2001.3.13号 07:00配信


再会

(紋別市社会福祉協議会:篠原辰二)


日本時間の21時50分、RA412便。僕等の乗ったその飛行機は無事にネパールの首都カトマンドゥにある、トリブヴァン国際空港に降りた。機内のアナウンスと共に、3時間15分ある日本との時差を巻き戻す。普段、時計などを身につけない僕は、昨日札幌市内で格安のアナログ時計を購入した。

これまで僕等が利用したRA(ロイヤルネパール航空)は、日本や中国で使用し、払い下げとなった機体を塗装しなおし使用していた。機体の内部はヒマラヤの山々が連なるペイントを施し、ネパールの雰囲気を漂わせていた。しかし、今となっては現役で使用されるギリギリのその機体は、リクライニング無し、テレビスクリーンも無し、しまいにはシート自体が機体本体とくっついていないものもあった。

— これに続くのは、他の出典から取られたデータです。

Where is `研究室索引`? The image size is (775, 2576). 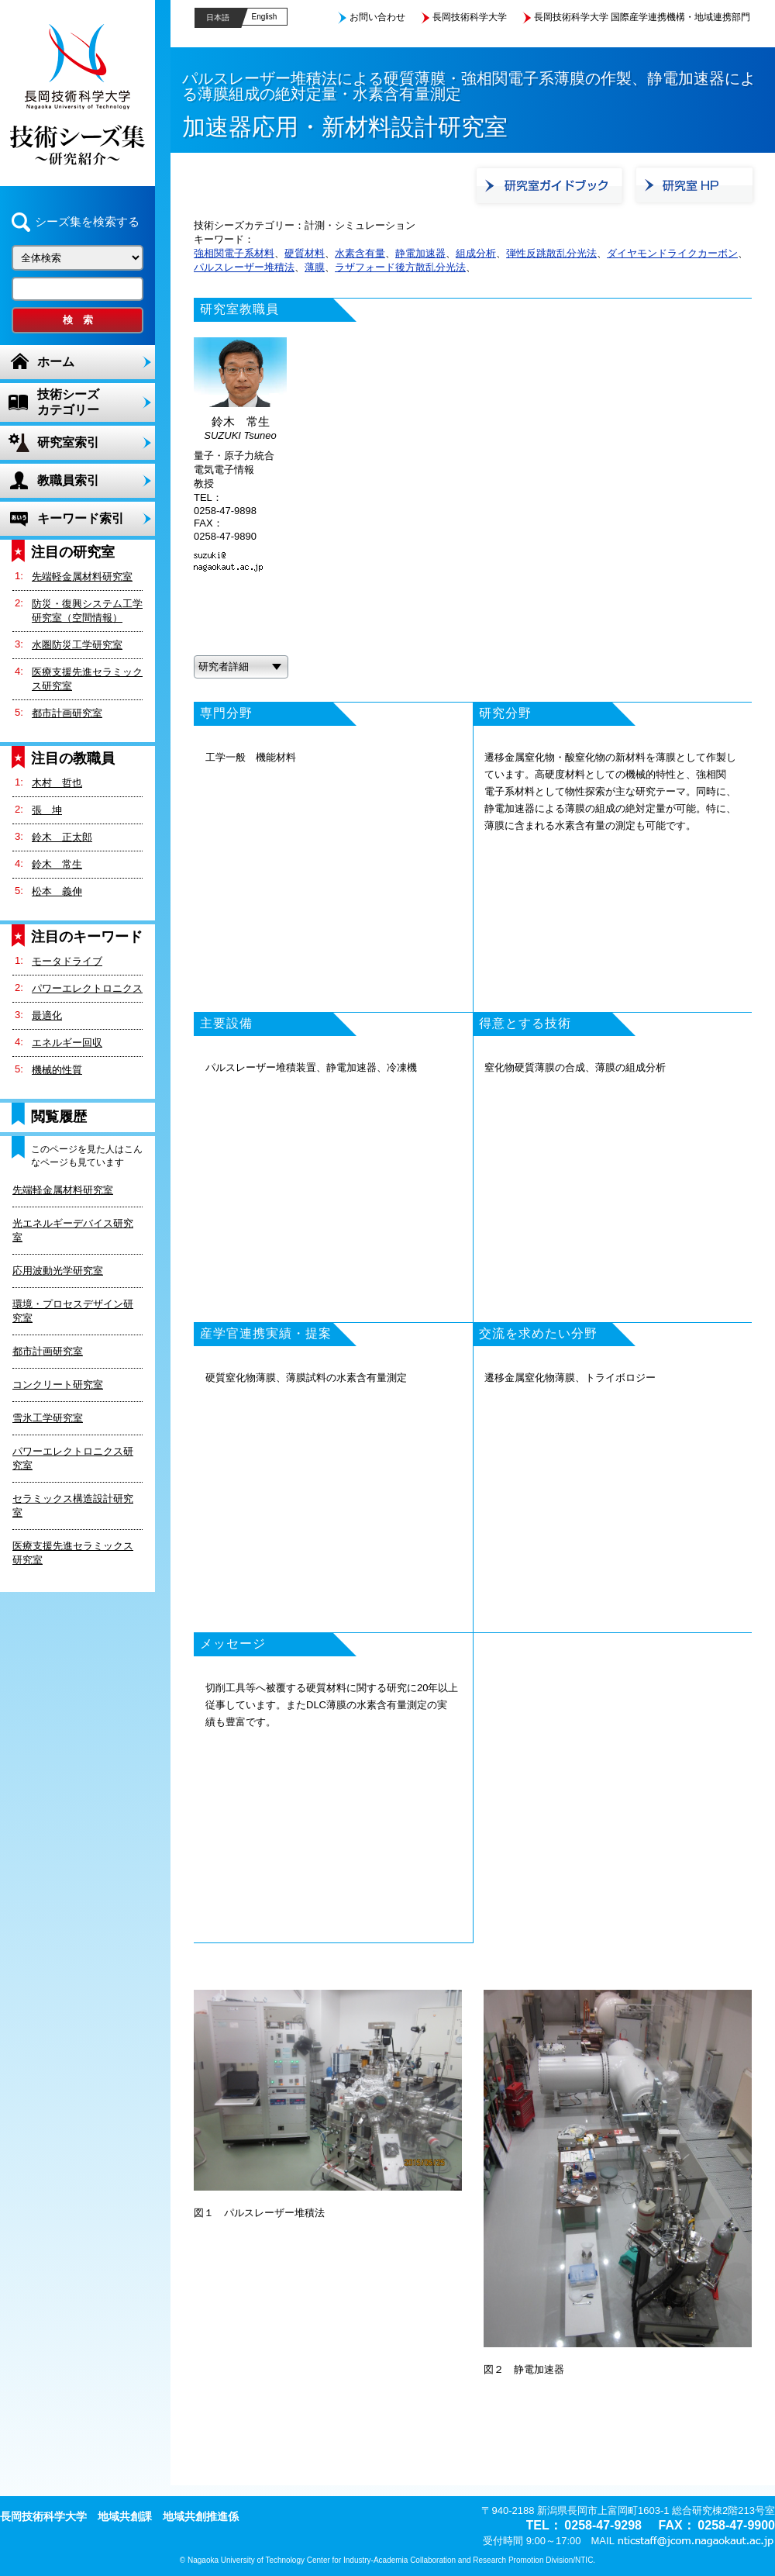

しかし、古すぎたその機体は、日本からネパール間を飛ぶには古すぎ、2000年からオーストリアの航空会社に飛行機とパイロット、それに乗務員のレンタル契約を結び、新たな翼として活躍していた。ボーイング767、機体は言う事無しの立派なもの、スクリーンも付いている。もちろんリクライニングだって付いている。以前に乗った古い機体が懐かしい。今も尚、国内線で使用しているという、事故が起きなければいいが。関西空港から9時間30分。遥か6000Hの空の旅だった。

カトマンドゥは雨だった。
ネパールは11月から5月までの間、乾期のため雨はほとんど降らないはずだ。この時期の雨は珍しい。この日正午過ぎから降ったこの雨はカトマンドゥの街に潤いを与え、この街の名物であるスモッグと土埃を消し去っていた。空港の入国審査、毎回ここが一番緊張する。一対一で審査官と話をしなければいけない。以前にも記したが、僕等は英語恐怖症。英語がほとんどできない。僕は英語で話をしてくる審査官に対して、ネパール語で答える。ちょっと変な光景である。

本間くんも時間はかかったが何とか通過、無事に二人共に入国できた。一緒の飛行機に乗っていた日本人の中には、ビザの取得で折り合いが付かず困っている人も数名見受けられたが。千歳空港から預けていた僕等の荷物をカートに載せ空港の外に出る。空港の外はホテルの斡旋、タクシー運転手、ツーリスト会社、ガイド、そしてストリートチルドレンなどで溢れかえっている。毎回の光景。彼等は観光客の荷物を勝手にタクシーに詰め込んだり、荷物を触ってくる。その後は必ず「チップ!」と一言。この人混みの中で自分たちの荷物を無くしてしまう人も多い。僕は彼等を無視し、必要以上に近づいてくるものは追い払っていた、が、後ろを振り返ると本間くんの周りにはすでに子ども達で覆われていた。

空港の外ではシバが迎えに来てくれていた。シバ・ラミチャネ、僕がネパールに来るようになった時からの親友。99年には紋別にも訪れ、10日間ほど滞在した事もある。現在、旅行会社で働き、観光地へのマネージメントなどをしている。今回の僕等の旅も、彼にホテル等の予約を頼んだ。およそ1年ぶりの再会。握手を交わし、「サンチャイ?(元気だったかい?)」「サンチャイチャ!シンジタパインライ?(元気さ!シンジあなたは?)」と、ネパール語での会話が進む。

気温約7℃。肌寒い雨のカトマンドゥでシバとの再会を果たす。町並み、臭い、人、そしてシバは以前と何ら変わらずそこに存在した。